Xavier Boyen (PhD student)
Raya Fratkina (Masters student)
(Professor Daphne Koller)
When dealing with a dynamic process, we are typically interested in keeping track of where we are, and in predicting where we will be in the future. When the dynamic process is stochastic and partially observable, as it invariably is, the best we can hope for is to have accurate beliefs about the state of the system. Thus, we want to maintain a belief state: a probability distribution over the possible states the system can be in. When the state space is large (or infinite), it is typically impossible to maintain a completely accurate representation of the belief state. In this paper, we investigate the possibility of maintaining a more compact belief state, i.e., we maintain a distribution over states using a more compact representation than a full joint distribution. A more compact representation is more limited, and is therefore typically incapable of representing the correct belief state. Thus, the distribution that we maintain is necessarily only an approximation to the true belief state.

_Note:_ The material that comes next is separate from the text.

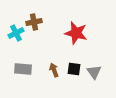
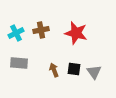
brown cross: moved 7 px right, 8 px down
gray rectangle: moved 4 px left, 6 px up
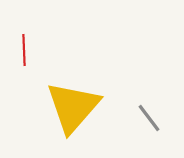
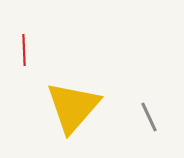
gray line: moved 1 px up; rotated 12 degrees clockwise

One risk of maintaining an approximate belief state is that the errors accumulate over time, eventually resulting in a distribution which is very far away from the true distribution. We have recently shown that, in many processes, this problem does not arise. If at each phase, the error introduced by the restricted representation is bounded, the overall error remains bounded over time indefinitely. Empirical results strongly support this theoretical conclusion.
In parallel, we are exploring compact representations of the belief state which are suited to the structure arising in real-world domains. We are experimenting with various representations, and comparing the resulting error. Our aim is to construct a representation which is suited to dealing with processes which are almost decomposable, i.e., processes composed of weakly interacting entities.